Can the mayor, a child of patronage, actually reduce the size of city government and make Chicago more efficient? Can he muster an Olympic-size effort to combat poverty and violence? Will he finally gamble on a casino? Everyone has an opinion, though it’s a testament to Daley’s hold on power that many chose not to share theirs publicly.

You’ll no doubt have your own list, and we invite you to submit ideas and vote for your favorite here.

Our list is by no means comprehensive. Some items require money—and lots of it—a commodity already in short supply. A few ideas would burnish the mayor’s already considerable legacy, while others would nudge him beyond his comfort zone. One or two may simply be pie in the sky.

But as Burnham once said, “Aim high in hope and work, remembering that a noble, logical diagram once recorded will never die. . . . Think big.” (Actually, no one knows if Burnham really said that. But it’s a bit more positive than the old Chicago ward committeeman’s gem: “We don’t want nobody nobody sent.”)

So please don’t take this the wrong way, Mr. Mayor. We give you your Bucket List: ten big things to do for Chicago before you leave office. No actual bucket kicking implied.

 

1. Enough with the patronage already

We might as well start here. Clout and cronyism are part of Mayor Daley’s genetic code. But that may also make him the only person who can actually change the way Chicago works. Or in this case, doesn’t work.

Michael Shakman, an attorney whose name is synonymous with the 40-plus-year struggle to end patronage, thinks the city is making progress, with a federal monitor to watch over hiring and an inspector general with real power to investigate corruption.

What remain are a few patronage loopholes big enough to drive a hired truck through. For example, the mayor should extend the city’s do-not-rehire list, which bans city workers fired for wrongdoing from future employment, so that it applies to sister agencies, including the public schools, the Chicago Park District, and the Chicago Transit Authority, where far too many banished city workers have been sent to live out their golden years.

The city council needs to adopt the do-not-rehire list as well, and Daley should demand that aldermen reconsider the decision to create their own watered-down inspector general’s office. Shakman and Noelle C. Brennan, the federal monitor, oppose a separate council inspector general, citing patronage abuses that overlap the executive and legislative branches.

But the hardest part for Daley will be convincing Chicagoans that he truly is committed to ending patronage, not just federal oversight. “He needs to be an enthusiastic supporter of this, but he’s not,” Shakman says. “The city’s middle managers [still] assume that patronage was how they advanced, and they haven’t gotten a strong sense from the mayor that it should be any other way.”

Here’s his chance to send a signal.

 

2. Reduce the size of government

Ending patronage and cronyism isn’t just about politics or even ethics. It’s about reality: Patronage no longer pays. We simply can’t afford it. City government can operate with fewer people, not by eliminating the men and women who actually do the work—police, firefighters, inspectors, and the like—but by reducing the number of supervisors, deputy commissioners, and assistant whatevers who have long puffed up the city’s payroll and pension obligations and who got there because of clout. (Eleven years ago, the Chicago Tribune documented 68 members of the Daley clan on various public payrolls.)
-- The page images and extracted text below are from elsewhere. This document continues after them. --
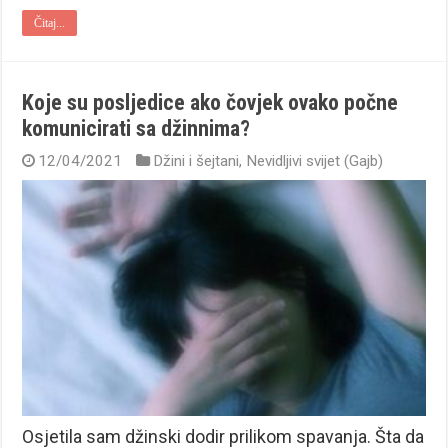
Čitaj...
Koje su posljedice ako čovjek ovako počne
komunicirati sa džinnima?
12/04/2021
Džini i šejtani
,
Nevidljivi svijet (Gajb)
Osjetila sam džinski dodir prilikom spavanja. Šta da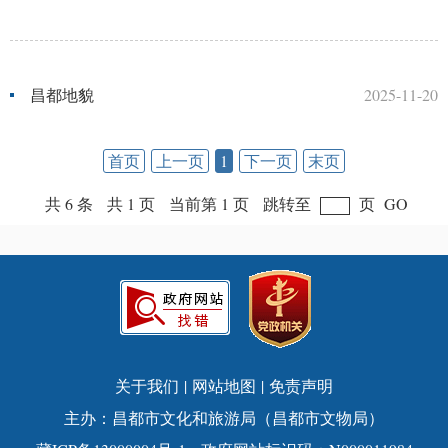
昌都地貌
2025-11-20
首页
上一页
1
下一页
末页
共 6 条
共 1 页
当前第 1 页
跳转至
页
GO
关于我们
|
网站地图
|
免责声明
主办：昌都市文化和旅游局（昌都市文物局）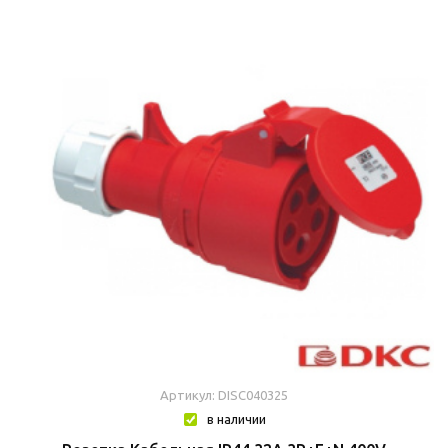
Артикул: DISC040325
в наличии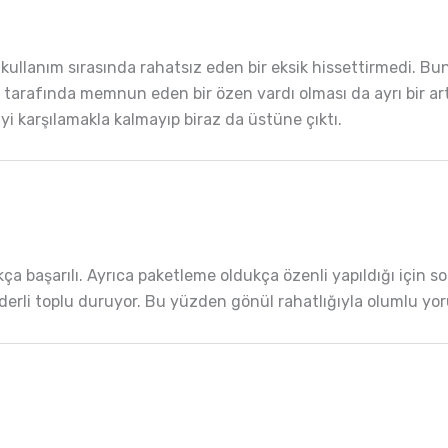
; kullanım sırasında rahatsız eden bir eksik hissettirmedi. 
a tarafında memnun eden bir özen vardı olması da ayrı bir art
iyi karşılamakla kalmayıp biraz da üstüne çıktı.
ukça başarılı. Ayrıca paketleme oldukça özenli yapıldığı için 
 derli toplu duruyor. Bu yüzden gönül rahatlığıyla olumlu yo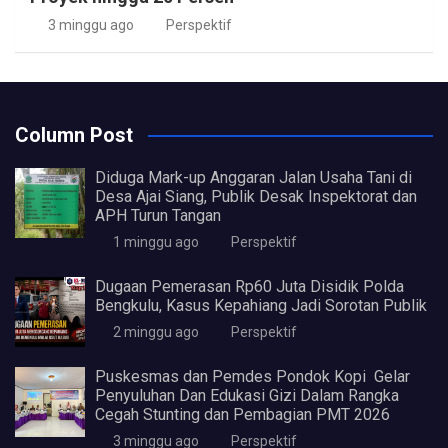
3 minggu ago
Perspektif
Column Post
Diduga Mark-up Anggaran Jalan Usaha Tani di
Desa Ajai Siang, Publik Desak Inspektorat dan
APH Turun Tangan
1 minggu ago
Perspektif
Dugaan Pemerasan Rp60 Juta Disidik Polda
Bengkulu, Kasus Kepahiang Jadi Sorotan Publik
2 minggu ago
Perspektif
Puskesmas dan Pemdes Pondok Kopi Gelar
Penyuluhan Dan Edukasi Gizi Dalam Rangka
Cegah Stunting dan Pembagian PMT 2026
3 minggu ago
Perspektif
Daley prides himself on being a modern urban executive, but the city still operates with an outmoded, inefficient, top-heavy management style. Excluding the police and fire departments and the city council, City Hall employs about one manager for every eight workers, and many of those positions are where patronage lives. Managers’ salaries total about $175 million a year; reducing that payroll to a more contemporary private-sector ratio of one manager for every ten or twelve workers could save up to $50 million in annual salaries and millions more in pension payments.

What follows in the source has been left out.